Islamabad - The Supreme Court of Pakistan on Monday directed Pakistan Institute of Medical Sciences (PIMS) Hospital to open the Bone Marrow Transplant Centre (BMTC) immediately.  In order to regularize the posts, the top court also directed federal government to make appointments in the Centre through a competitive exam.

The top court, however, ruled that the incumbent staff in the centre shall be restored unless new appointments are made through Federal Public Service Commission (FPSC). The top court further directed Capital Administration and Development Division (CADD) to release the outstanding salaries of 12 employees including doctors, nurses and other supportive staff of the centre.

The directions were issued by a three-judge bench headed by Chief Justice Mian Saqib Nisar after hearing Suo Moto Case on closure of BMTC at PIMS.

On March 29, chief justice took notice application by parents of the children receiving treatment at BMTC at PIMS. The BMTC was initiated in collaboration with Italian Consultant Professor Lawrence Faulkner and Joint Executive Director Children Hospital at PIMS Dr. Raja Amjad Mehmood in September 2008.

A number of doctors, nurses and other supporting staff were inducted through competitive process after due advertisement test and interview by the departmental Selection Committee (DSC).

During the course of hearing, only one issue was narrated to the bench that the BMTC at PIMS was closed on account of non appointment or regularizing of 12-employees.

Dr. Amjad informed the top court that the issue has started from deputations and repatriations in PIMS adding there is legal lacuna due to which the two doctors and one nurse could not be regularized.

He further stated that funds have already been available while three qualified employees Dr. Itrat, Dr. Tatheer and Nurse Suleman are specialized.

“In the absence of skilled and trained staff in the field, continuing the transplants will not be possible because a single transplant needs almost 1 to 2 years of close supervision and follow-ups with trained BMT doctors,” he said adding that patient cannot be started with transplant process and cannot run this skilled super specialty.

The consequence of loosing this staff will be paid by the patient in the form of financial burden incurred by private set ups costing Rs. 3 million for BMT, he said.

“The Bone Marrow Transplant (BMT) is a super-speciality. Highly skilled and specialty trained staff is required for BMT. At present 12 employees including doctors, nurses and supporting staff are working in BMT Unit at PIMS and without their presence, services of BMT cannot be continued for the Bone Marrow Patients,” said Joint Executive Director of project Dr. Amjad.

He contended that currently PIMS Bone Marrow Transplant Unit has completed 130 transplants successfully and more than 500 prepared patients are on waiting list adding more than 2500 patients registered in Thalassemia Centre are receiving supportive treatment and preparations for BMT Centre PIMS.

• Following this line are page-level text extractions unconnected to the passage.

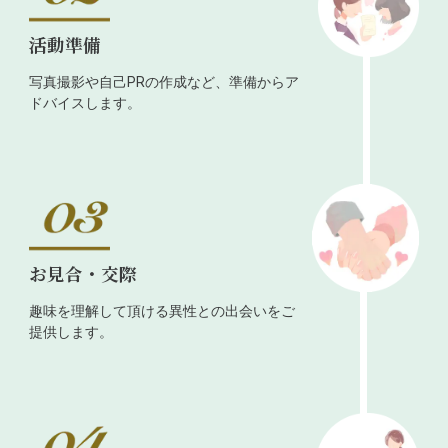
活動準備
写真撮影や自己PRの作成など、準備からア
ドバイスします。
お見合・交際
趣味を理解して頂ける異性との出会いをご
提供します。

He said that not only more than 100 patients are in follow ups after completing their BMT but success rate at PIMS BMTC is comparable to international success rate which is above 85% adding that the facility of Saray (Lodging facility) is provided free of cost to incoming patients for BMT after discharge from Transplant unit for close monitoring of post transplant patients.

Regarding availability of funds, he said that PC-1 titled ‘establishment of Bone Marrow Transplant at PIMS’ worth Rs. 43.33 million was approved and staff of BMT was taken on contract for the project posts. Now the project has been completed on June 30, 2017 and the PSDP posts have been converted to the regular budget, he said.

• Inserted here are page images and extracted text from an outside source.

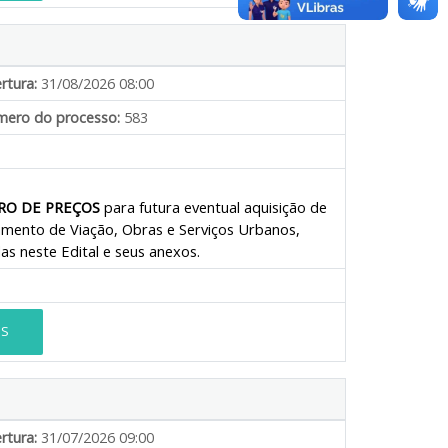
rtura:
31/08/2026 08:00
ero do processo:
583
RO DE PREÇOS
para futura eventual aquisição de
amento de Viação, Obras e Serviços Urbanos,
as neste Edital e seus anexos.
ES
rtura:
31/07/2026 09:00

Dr. Amjad said that around 13 letters has been written to CADD but no action was taken despite efforts.

Representative of CADD informed the bench that the employees were appointed for the project on contract basis. Justice Ijazul Ahsan, another member of the bench, responded CADD saying if a sector should be closed once the project is finished adding that this staff was especially trained for transplant purpose and such employees could hardly be found in market.

“I know nothing except opening of Bone Marrow Transplant Centre (BMTC) by 4:30pm,” Chief Justice Mian Saqib Nisar however observed. 

Should this be done by the court or is it the job of executive, chief justice further observed on regularization and appointment of employees.

Chief justice then told Additional Attorney General (AAG) Amir Rehman that the latter had been part of the team in structuring the PIMS but what steps has been taken by the latter.   He further observed, “Then ‘people’ say that judiciary should not intervene,” adding that if the government does its work accordingly, the judiciary may not have to intervene.

The parents’ letter addressing to chief justice had stated that bone marrow transplant is the only cure available to children with thalassaemia major and around 500 children are on the waiting list for transplants.

It had further stated that doctors, nurses and staff at the centre have not been paid their salaries since July 2017 and they have now been told that their contracts will not be extended owing to administrative issues.

“The transplant at a private hospital costs around Rs.3 million, it costs Rs1m at the PIMS of which Rs.0.6 million are donated by Pakistan Baitul Mal. Application also asserted that there is apprehension of closure of the Cardiac Centre, while the liver transplant unit at PIMS has already been closed and the same is apparently for the benefit of private hospitals that are charging for more than the average citizen can afford,” it added.